My wheelie bins sit on dirt, in a shed, which is between a house lawn and a paddock. Juice leaking out the bottom is not an issue in my shed, and helps to call in the worms.
And even though it’s just grass grass grass as far as a worm eye can see, the composting fellas do eventually show up.
Err, worms don’t have eyes either.
After a few months, turning that compost over helps us to get a visual idea of how many worms are there. Once it seems like there’s a few hundred, we can go ahead and start moving them to our actual worm composting system.
Or we could just leave this container as it is. Because this is now a worm compost. And if looked after like a worm compost, then a few months after the worms arrival, the whole thing will turn to worm castings.
And can be harvested like any other worm compost. And restarted too.
How To Go Get The Wild Compost Worms
Now that our “bait” is set, let’s go actively searching for compost worms in the wild.
What do we need?
- A bucket with a lid on it (never airtight) and something for the worms to hide in, in it (moistened shredded newspaper is great)
Maybe gloves, maybe a short digging tool, maybe a hat and bottle of water
A mountain of aged horse or cow manure or an aged traditional compost pile or an old pile of lawn mower clippings or even a house guttering full of rotting leaves.
Ok that last location is a bit crazy, but I and a friend have both found compost worms in the guttering of sheds.
What we’re looking for is some kind of pile of decaying organic matter. Decaying being the key thing here.
If it’s a new pile, the worms won’t be there yet.
A pile of horse manure that has sat for 6 months or longer may reveal an absolute bounty of composters!
The compost worms eat microbes that do composting, and horse manure is spectacular in number and diversity of microbes, second only to worm castings.
Maybe your trick could be to buy 4 or 5 of those $2 bags of pony poo on the side of country roads, and empty those bags into a pile at your place.
Or maybe not. There will be an aroma for a few days. Big black flies will come for a few days.
But we could cover the pile. Because we do want it moist – so the composting microbes can do their thing first, and the composting worms can come along next.
I’m semi rural on a couple of acres so it’s no issue for me to make a poo pile.

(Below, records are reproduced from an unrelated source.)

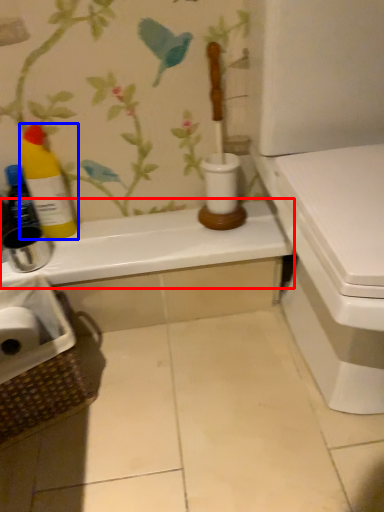 Question: Which point is further to the camera, counter top (highlighted by a red box) or bottle (highlighted by a blue box)?

Choices:
 (A) counter top
 (B) bottle

Answer: (A) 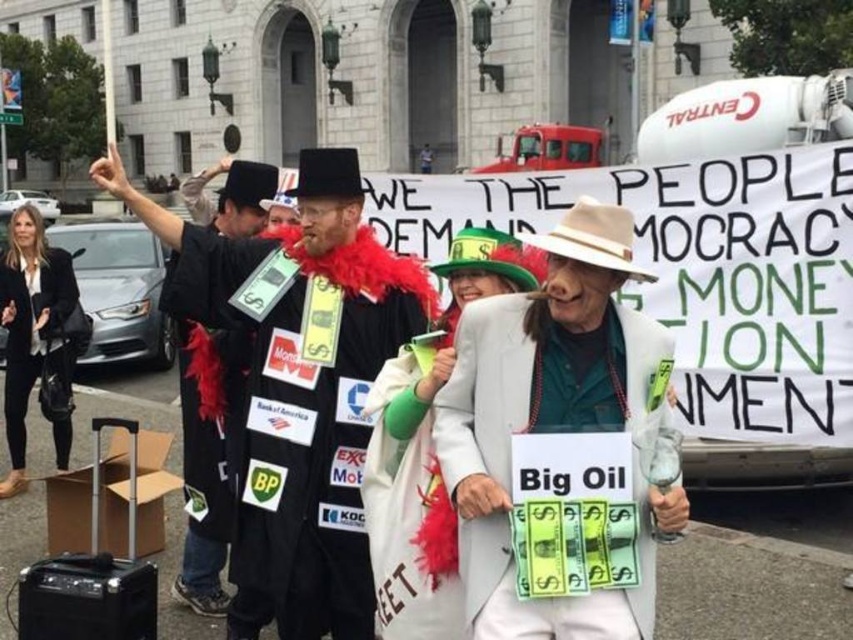 Question: Which of the following is the farthest from the observer?

Choices:
 (A) black felt coat at center
 (B) black fabric coat at center
 (C) black leather jacket at lower left
 (D) white fabric coat at center

Answer: (C)

Question: Is white fabric suit at center above black felt coat at center?

Choices:
 (A) yes
 (B) no

Answer: (A)

Question: Among these points, which one is nearest to the camera?

Choices:
 (A) (224, 600)
 (B) (485, 497)
 (C) (312, 448)

Answer: (B)

Question: Is white fabric coat at center positioned in front of black felt coat at center?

I get that on a smaller block with close neighbours a poo pile may not be appropriate.
Taming The Wild Compost Worms
Once we’ve struck gold with the location, and we are definitely poking around in the decaying organic matter and NOT in soil, we can fill our bucket with our new composting buddies.
On the journey home we’ll make sure to keep the bucket out of the sun. We’re not looking to cook a worm pie here.

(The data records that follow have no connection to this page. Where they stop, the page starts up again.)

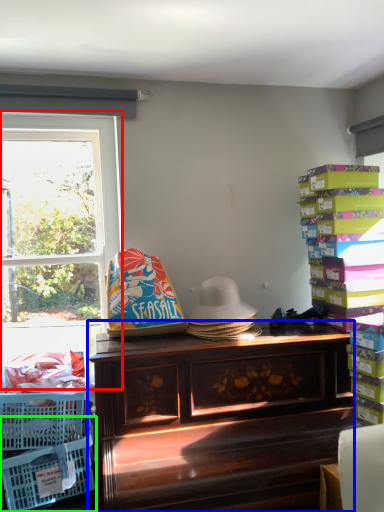 Question: Considering the real-world distances, which object is closest to window (highlighted by a red box)? desk (highlighted by a blue box) or basket (highlighted by a green box).

Choices:
 (A) desk
 (B) basket

Answer: (A) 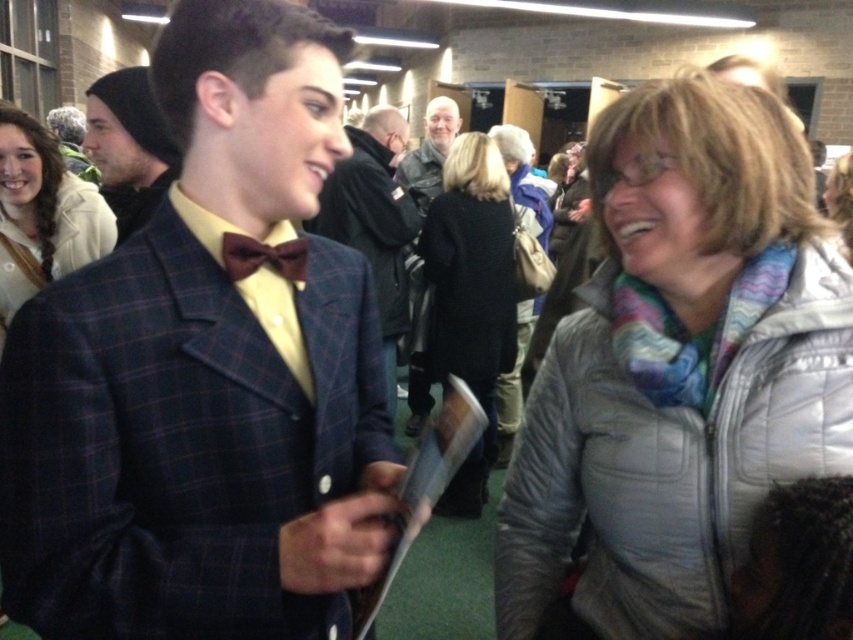 Between black wool coat at center and dark gray leather jacket at center, which one has less height?

Standing shorter between the two is dark gray leather jacket at center.

Does black wool coat at center have a lesser height compared to dark gray leather jacket at center?

No.

Between point (500, 164) and point (415, 157), which one is positioned in front?

Point (500, 164) is in front.

Locate an element on the screen. The height and width of the screenshot is (640, 853). black wool coat at center is located at coordinates click(469, 296).

Is black wool coat at center to the right of plaid wool jacket at center from the viewer's perspective?

Incorrect, black wool coat at center is not on the right side of plaid wool jacket at center.

Which is in front, point (474, 474) or point (527, 134)?

Point (474, 474) is in front.

Who is more forward, (508, 349) or (543, 224)?

Point (508, 349) is in front.

You are a GUI agent. You are given a task and a screenshot of the screen. Output one action in this format:
    pyautogui.click(x=<x>, y=<y>)
    Task: Click on the black wool coat at center
    The image size is (853, 640).
    Given the screenshot: What is the action you would take?
    pyautogui.click(x=469, y=296)

Who is taller, plaid wool blazer at center or black wool coat at center?

black wool coat at center

This screenshot has width=853, height=640. I want to click on plaid wool blazer at center, so click(206, 374). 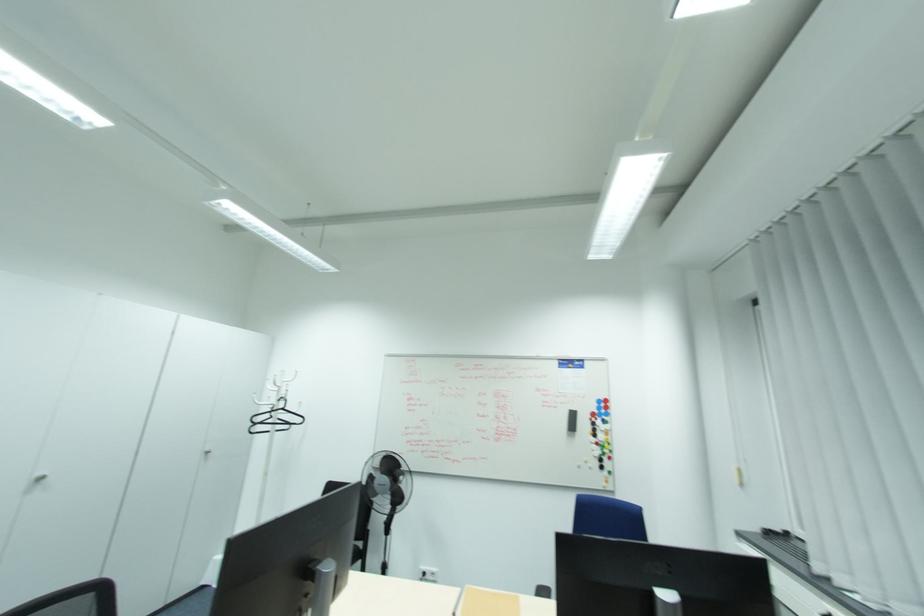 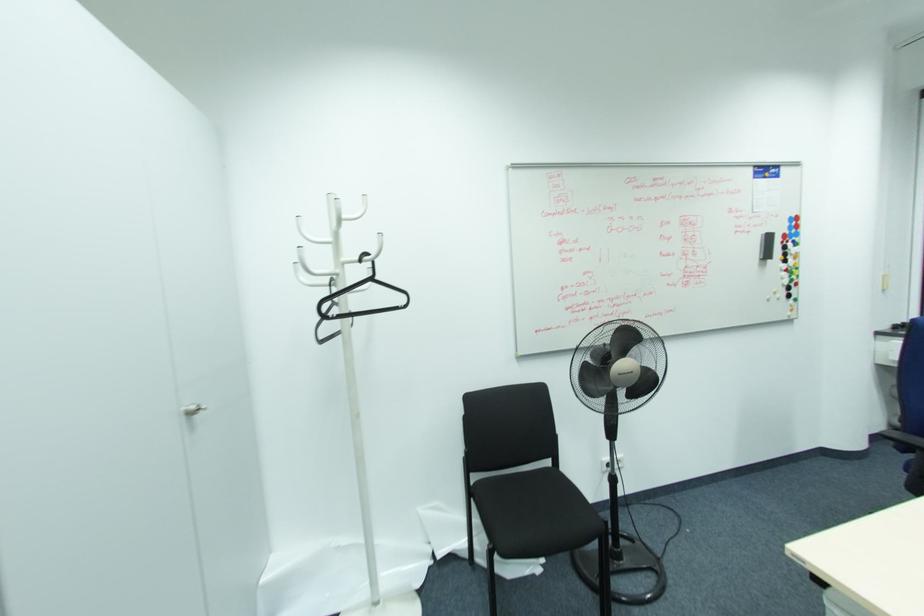 The point at (x=284, y=408) is marked in the first image. Where is the corresponding point in the second image?

(371, 280) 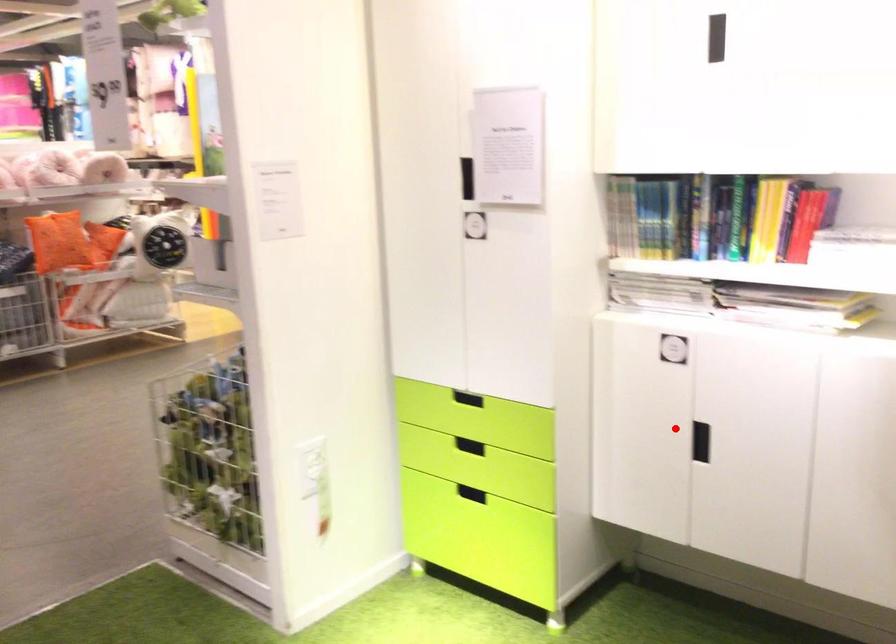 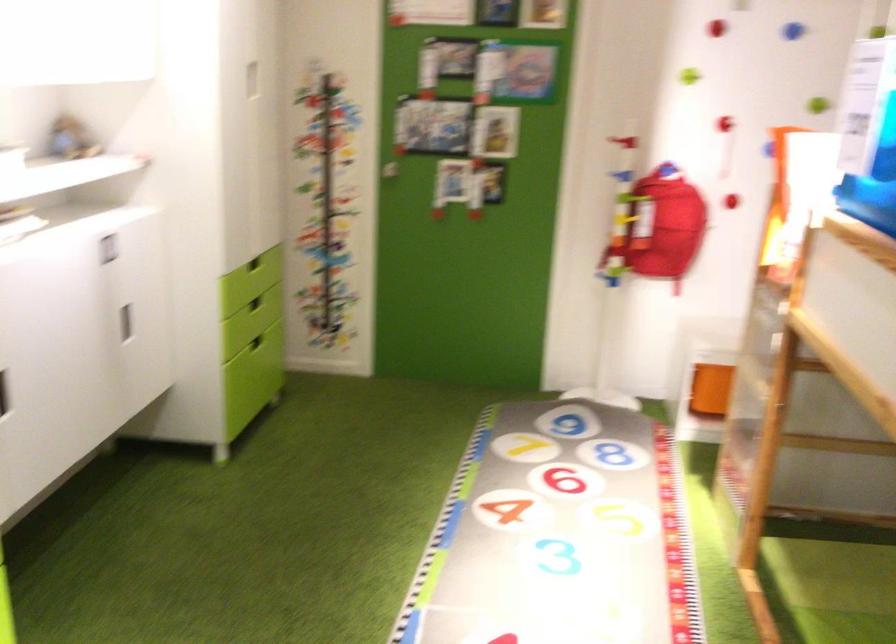 Where in the second image is the point corresponding to the highlighted location from the first image?

(3, 393) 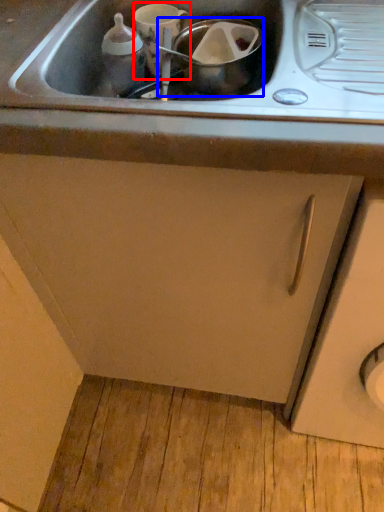 Question: Which object is closer to the camera taking this photo, appliance (highlighted by a red box) or appliance (highlighted by a blue box)?

Choices:
 (A) appliance
 (B) appliance

Answer: (B)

Back at home, we’ve already got the worm bin setup properly ready to add the compost worms.
If we are coming home with a bucket full, we can just tip the worms into the worm bin.

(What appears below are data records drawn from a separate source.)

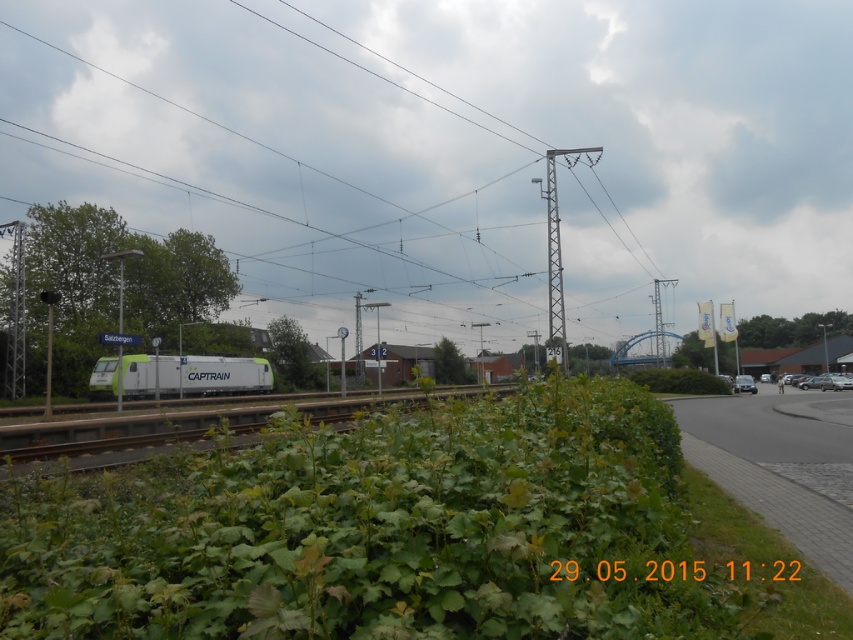 Based on the photo, does green wire at center have a larger size compared to green matte train at center?

Yes.

Is green wire at center wider than green matte train at center?

Yes, green wire at center is wider than green matte train at center.

Describe the element at coordinates (451, 150) in the screenshot. I see `green wire at center` at that location.

Find the location of a particular element. This screenshot has width=853, height=640. green wire at center is located at coordinates (451, 150). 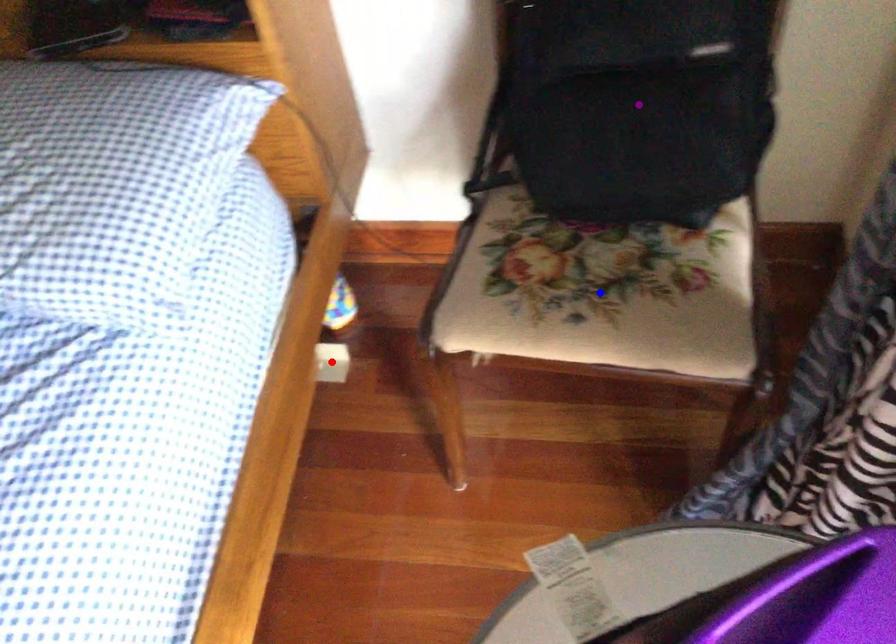 Order these from nearest to farthest:
1. blue point
2. purple point
3. red point

purple point < blue point < red point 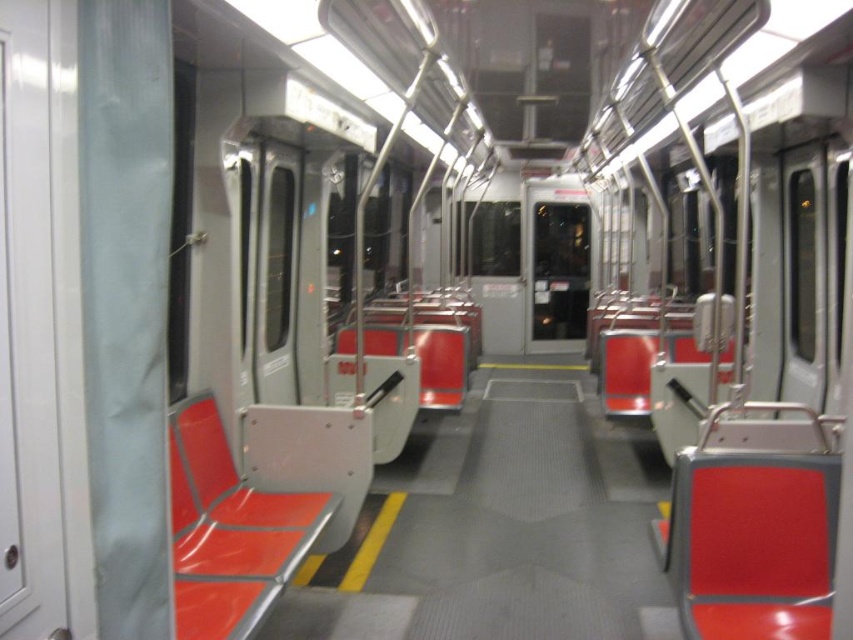 Can you confirm if matte red seat at center is positioned to the right of metallic red seat at center?

Indeed, matte red seat at center is positioned on the right side of metallic red seat at center.

How distant is matte red seat at center from metallic red seat at center?

The distance of matte red seat at center from metallic red seat at center is 1.76 meters.

Does point (776, 433) lie in front of point (241, 580)?

No, (776, 433) is further to viewer.

At what (x,y) coordinates should I click in order to perform the action: click on matte red seat at center. Please return your answer as a coordinate pair (x, y). Image resolution: width=853 pixels, height=640 pixels. Looking at the image, I should click on (753, 534).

If we are harvesting from the baiting container, it’s just a matter of digging around and plucking the worms out – maybe into that bucket with somewhere for the worms to hide – and then putting them in the worm bin.
If you’ve bought compost worms before, you can probably see the difference between tamed worms and these new wild worms.
And as they breed and their young grow up in captivity, we’ll soon have a composting crew just as happy and calm and effective as any we may have paid for.